Weekly News Roundup, 3 July 2015: When Did You Become a Blog Reader?

This week's literary highlights from around the world

Happiest Friday, Asymptote pals! For those of us north of the equator, this summer season bodes lots of sweat and sunshine. Here’s some Internet reading to keep you occupied.

Japanese novelist and perennial point of Nobel speculation Haruki Murakami’s identified the very moment he became a novelist: at a baseball game. (Do you remember becoming a blog reader, dear one?). And over at the Paris Review, more behind-the-scenes author insight: here’s a full, unedited recording of an interview with Polish poet, translator, and all-around phenom Czeslaw Milosz. 

Check out the longlist for the inaugural iteration of the First Novel Prize—nominees include writers like Sara Novic, who also happens to be a translator (that’s the best kind of writer, in our humble opinion).
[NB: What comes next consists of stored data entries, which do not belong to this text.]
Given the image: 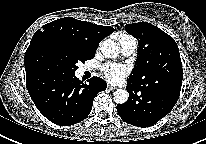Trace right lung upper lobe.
Segmentation results:
<instances>
[{
  "mask_svg": "<svg viewBox=\"0 0 206 144\" xmlns=\"http://www.w3.org/2000/svg\"><path fill=\"white\" fill-rule=\"evenodd\" d=\"M112 32L114 29L110 26L95 25L65 17L45 24L41 30H37L28 48L50 41L95 54L102 39Z\"/></svg>",
  "mask_w": 206,
  "mask_h": 144,
  "instance_id": "obj_1",
  "label": "right lung upper lobe"
}]
</instances>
And the ALA announced its Carnegie winners this week, which included Anthony Doerr (for All The Light We Cannot See)—which was this year’s Pulitzer winner, too.

French filmmaker Claire Denis is going to embark on her very first full-length English-language project—an as-yet-untitled science fiction adventure, penned with the help of literary power couple British writer Zadie Smith and Irish poet Nick Laird. We can’t wait. And Quebecoise author Nelly Arcan passed away in 2009, but her most recently-published book, Breakneck, proves she should be treasured for years to come. Fellow Canadian novelist (and, like Murakami above, fellow focal point of Nobel speculation) Margaret Atwood is contributing her own graphic art to a kickstarter-funded anthology of geek-girl comics.

Last week, we reported on literary fraud in South Korea—this week, Argentina‘s in the mix, as the estate of literary legend Jorge Luis Borges sues contemporary writer Pablo Katchadijan for having riffed a little too much on Borges’ Aleph. Speaking of riffs: you may be able to read the Paris Review‘s actual interview of the long-standing couple of Russian translators, Larissa Volokhonsky and Richard Pevear—or you could read the blog’s re-imagining of their translation of a restaurant menu.